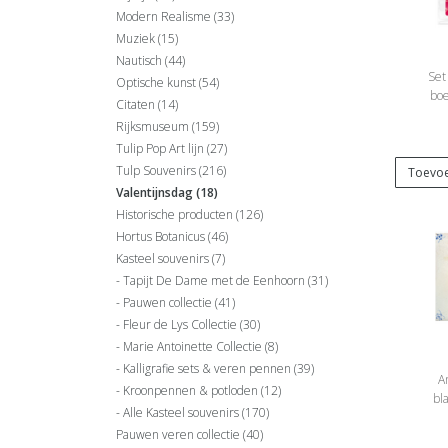
Modern Realisme
(33)
Muziek
(15)
Nautisch
(44)
Set
Optische kunst
(54)
boe
Citaten
(14)
Rijksmuseum
(159)
Tulip Pop Art lijn
(27)
Tulp Souvenirs
(216)
Toevoe
Valentijnsdag
(18)
Historische producten
(126)
Hortus Botanicus
(46)
Kasteel souvenirs
(7)
Tapijt De Dame met de Eenhoorn
(31)
Pauwen collectie
(41)
Fleur de Lys Collectie
(30)
Marie Antoinette Collectie
(8)
Kalligrafie sets & veren pennen
(39)
A
Kroonpennen & potloden
(12)
bl
Alle Kasteel souvenirs
(170)
Pauwen veren collectie
(40)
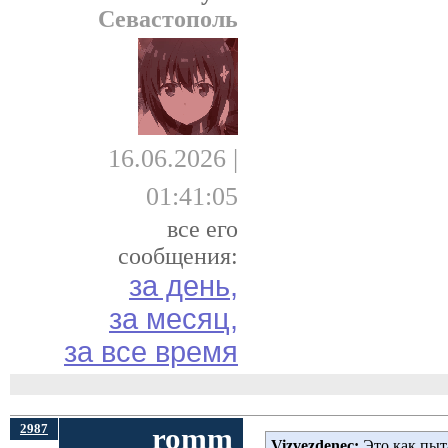
Севастополь
16.06.2026 |
01:41:05
все его
сообщения:
за день,
за месяц,
за все время
2987
romm
Vizvezdenec:
Это как пыта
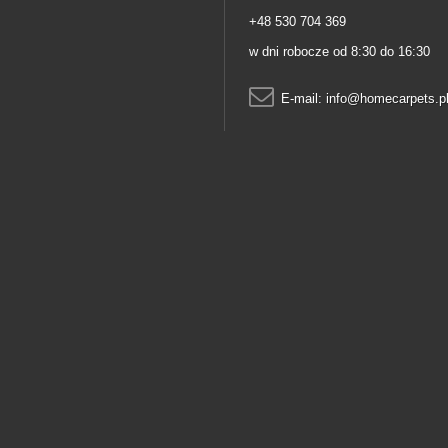
+48 530 704 369
w dni robocze od 8:30 do 16:30
E-mail:
info@homecarpets.p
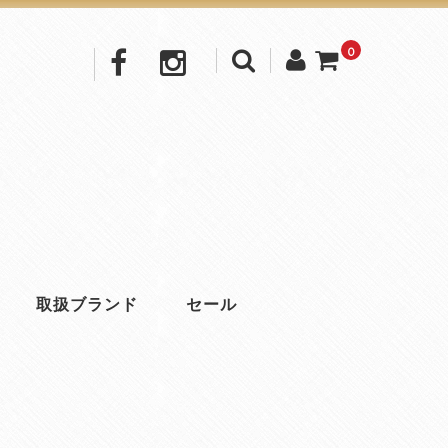
0
取扱ブランド
セール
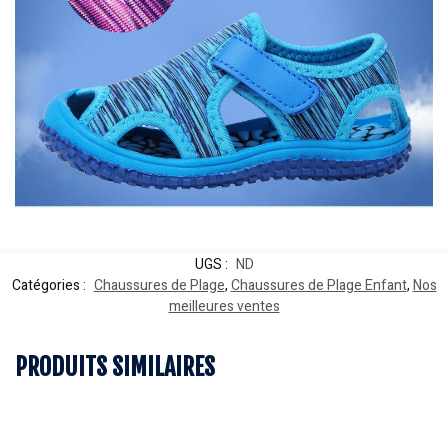
UGS :
ND
Catégories :
Chaussures de Plage
,
Chaussures de Plage Enfant
,
Nos
meilleures ventes
PRODUITS SIMILAIRES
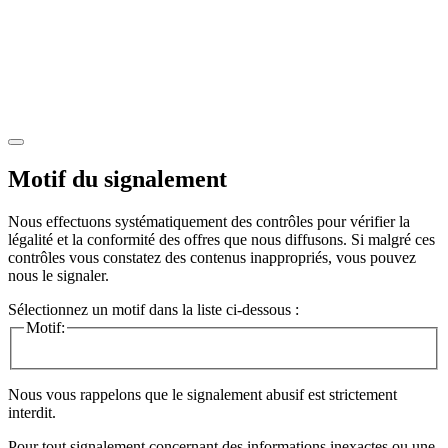
Motif du signalement
Nous effectuons systématiquement des contrôles pour vérifier la
légalité et la conformité des offres que nous diffusons. Si malgré ces
contrôles vous constatez des contenus inappropriés, vous pouvez
nous le signaler.
Sélectionnez un motif dans la liste ci-dessous :
Motif:
Nous vous rappelons que le signalement abusif est strictement
interdit.
Pour tout signalement concernant des
informations inexactes
ou une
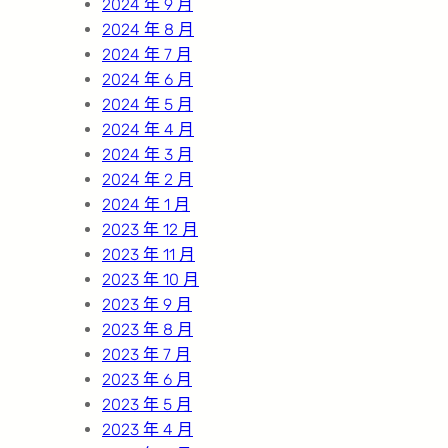
2024 年 9 月
2024 年 8 月
2024 年 7 月
2024 年 6 月
2024 年 5 月
2024 年 4 月
2024 年 3 月
2024 年 2 月
2024 年 1 月
2023 年 12 月
2023 年 11 月
2023 年 10 月
2023 年 9 月
2023 年 8 月
2023 年 7 月
2023 年 6 月
2023 年 5 月
2023 年 4 月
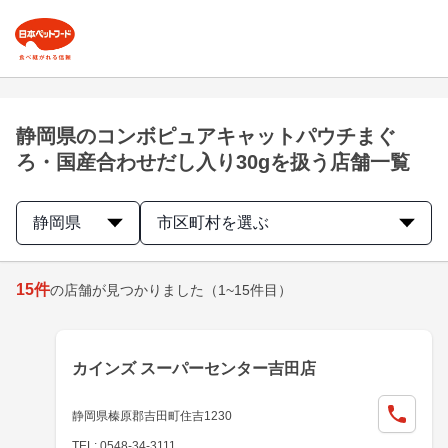
静岡県のコンボピュアキャットパウチまぐ
ろ・国産合わせだし入り30gを扱う店舗一覧
静岡県
市区町村を選ぶ
15
件
の店舗が見つかりました
（1~15件目）
カインズ スーパーセンター吉田店
静岡県榛原郡吉田町住吉1230
TEL: 0548-34-3111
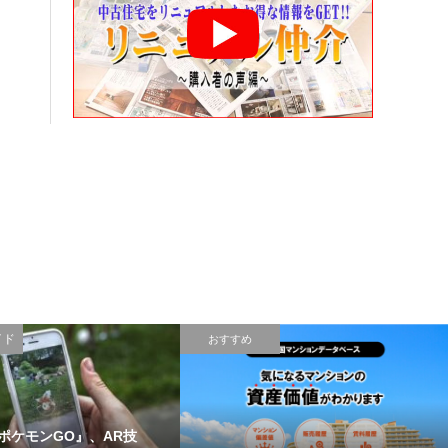
イド
おすすめ
ポケモンGO』、AR技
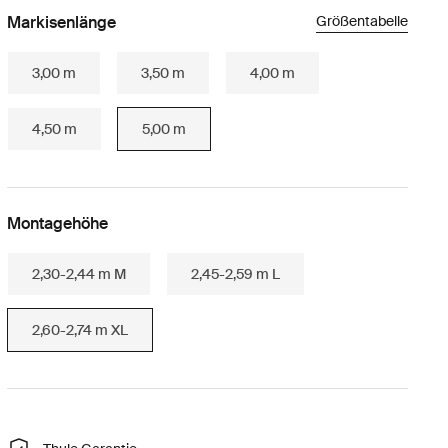
Markisenlänge
Größentabelle
3,00 m
3,50 m
4,00 m
4,50 m
5,00 m
Montagehöhe
2,30-2,44 m M
2,45-2,59 m L
2,60-2,74 m XL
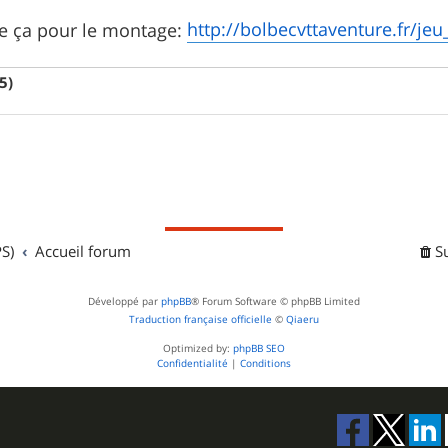
http://bolbecvttaventure.fr/je
de ça pour le montage:
5)
S)
Accueil forum
S
Développé par
phpBB
® Forum Software © phpBB Limited
Traduction française officielle
©
Qiaeru
Optimized by:
phpBB SEO
Confidentialité
|
Conditions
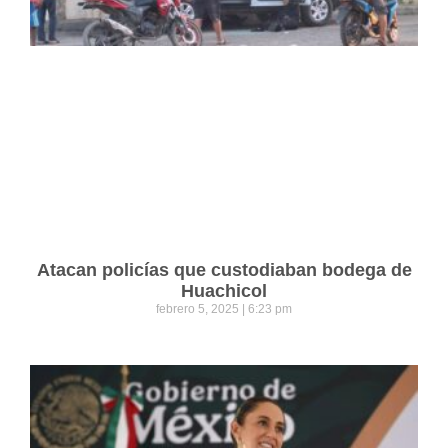
Atacan policías que custodiaban bodega de
Huachicol
febrero 5, 2025
6:23 pm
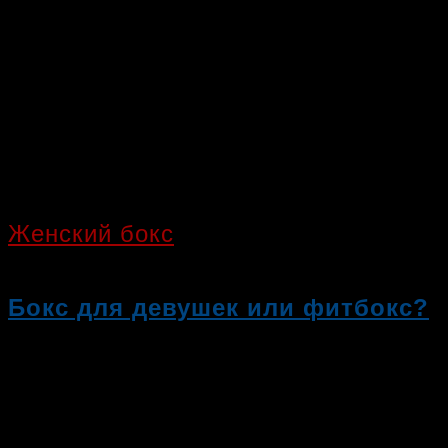
Женский бокс
Бокс для девушек или фитбокс?
Женский бокс всегда отличался зр
сильные, умеющие за себя…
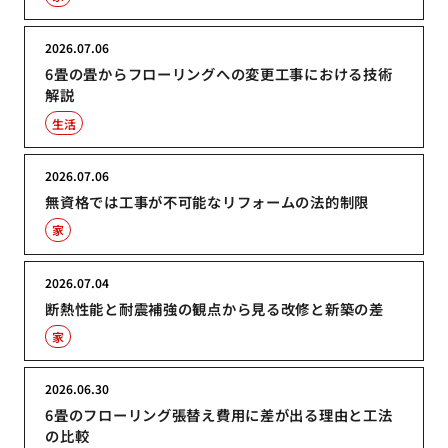
2026.07.06
6畳の畳からフローリングへの変更工事における技術
解説
生活
2026.07.06
無資格では工事が不可能なリフォームの法的制限
家
2026.07.04
断熱性能と耐震補強の観点から見る改修と新築の差
家
2026.06.30
6畳のフローリング張替え費用に差が出る理由と工法
の比較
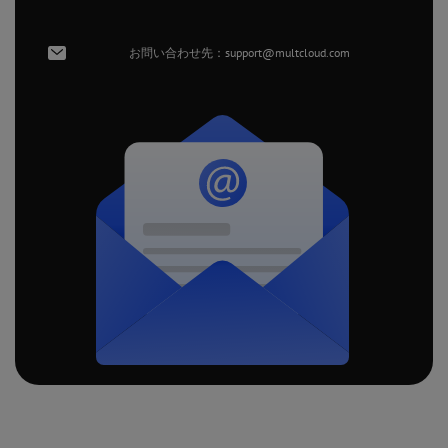
お問い合わせ先：
support@multcloud.com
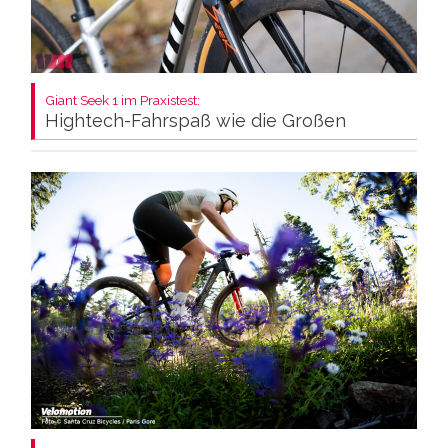
Giant Seek 1 im Praxistest:
Hightech-Fahrspaß wie die Großen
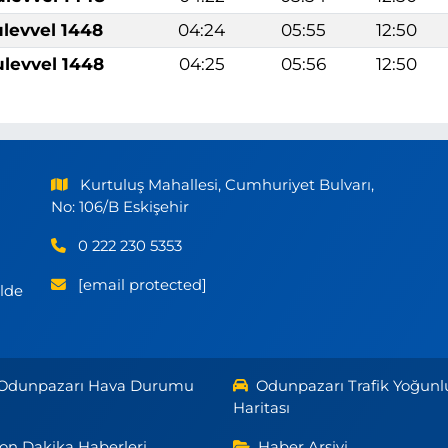
ulevvel 1448
04:24
05:55
12:50
ulevvel 1448
04:25
05:56
12:50
Kurtuluş Mahallesi, Cumhuriyet Bulvarı,
No: 106/B Eskişehir
0 222 230 5353
[email protected]
ilde
Odunpazarı Hava Durumu
Odunpazarı Trafik Yoğunl
Haritası
on Dakika Haberleri
Haber Arşivi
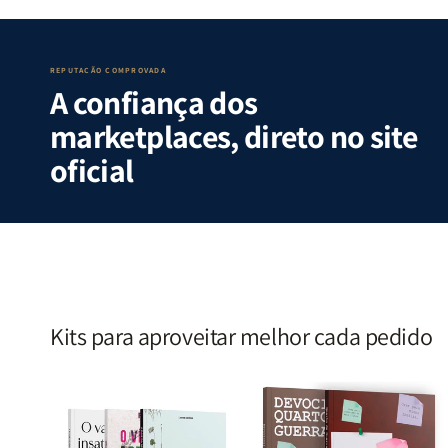
Guerra
Guerra
Internas
Internas
|
|
e
e
Isabelle
Isabelle
Deus
Deus
S.
S.
|
|
REPUTAÇÃO COMPROVADA
A confiança dos
Alves
Alves
Identificando
Identifica
as
as
marketplaces, direto no site
Lutas
Lutas
Emocionais
Emociona
oficial
e
e
Espirituais
Espirituai
|
|
Estela
Estela
Costa
Costa
Kits para aproveitar melhor cada pedido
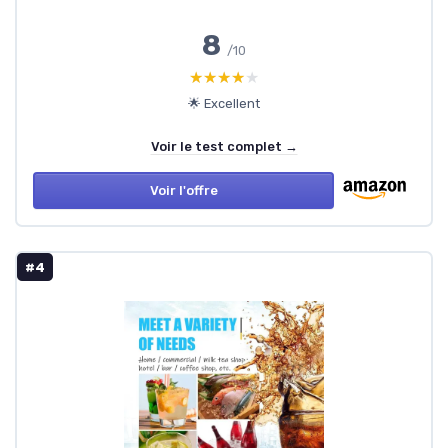
8
/10
★★★★★
★★★★★
🌟 Excellent
Voir le test complet →
Voir l'offre
#4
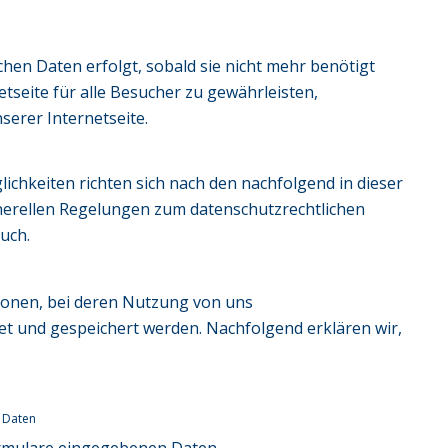
en Daten erfolgt, sobald sie nicht mehr benötigt
etseite für alle Besucher zu gewährleisten,
erer Internetseite.
chkeiten richten sich nach den nachfolgend in dieser
nerellen Regelungen zum datenschutzrechtlichen
uch.
tionen, bei deren Nutzung von uns
 und gespeichert werden. Nachfolgend erklären wir,
 Daten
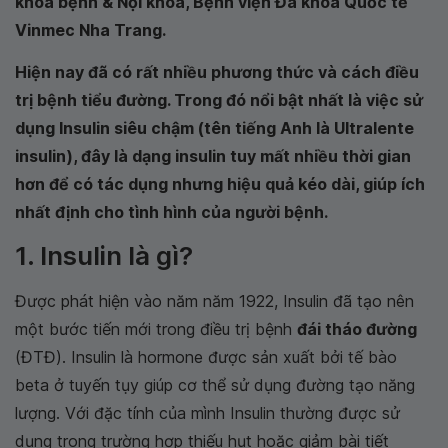
khoa bệnh & Nội khoa, Bệnh viện Đa khoa Quốc tế
Vinmec Nha Trang.
Hiện nay đã có rất nhiều phương thức và cách điều
trị bệnh tiểu đường. Trong đó nổi bật nhất là việc sử
dụng Insulin siêu chậm (tên tiếng Anh là Ultralente
insulin), đây là dạng insulin tuy mất nhiều thời gian
hơn để có tác dụng nhưng hiệu quả kéo dài, giúp ích
nhất định cho tình hình của người bệnh.
1. Insulin là gì?
Được phát hiện vào năm năm 1922, Insulin đã tạo nên
một bước tiến mới trong điều trị bệnh
đái tháo đường
(ĐTĐ). Insulin là hormone được sản xuất bởi tế bào
beta ở tuyến tụy giúp cơ thể sử dụng đường tạo năng
lượng. Với đặc tính của mình Insulin thường được sử
dụng trong trường hợp thiếu hụt hoặc giảm bài tiết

══════════

— Required action —
Go through the data above and print exactly the lines from its first line through the line holding "Motif du signalement", both included, leaving pictures aside.

— Completed task —
Modern Realisme
(33)
Muziek
(15)
Nautisch
(44)
Set
Optische kunst
(54)
boe
Citaten
(14)
Rijksmuseum
(159)
Tulip Pop Art lijn
(27)
Tulp Souvenirs
(216)
Toevoe
Valentijnsdag
(18)
Historische producten
(126)
Hortus Botanicus
(46)
Kasteel souvenirs
(7)
Tapijt De Dame met de Eenhoorn
(31)
Pauwen collectie
(41)
Fleur de Lys Collectie
(30)
Marie Antoinette Collectie
(8)
Kalligrafie sets & veren pennen
(39)
A
Kroonpennen & potloden
(12)
bl
Alle Kasteel souvenirs
(170)
Pauwen veren collectie
(40)
Севастополь
16.06.2026 |
01:41:05
все его
сообщения:
за день,
за месяц,
за все время
2987
romm
Vizvezdenec:
Это как пыта
+48 530 704 369
w dni robocze od 8:30 do 16:30
E-mail:
info@homecarpets.p
0
取扱ブランド
セール
UGS :
ND
Catégories :
Chaussures de Plage
,
Chaussures de Plage Enfant
,
Nos
meilleures ventes
PRODUITS SIMILAIRES
Motif du signalement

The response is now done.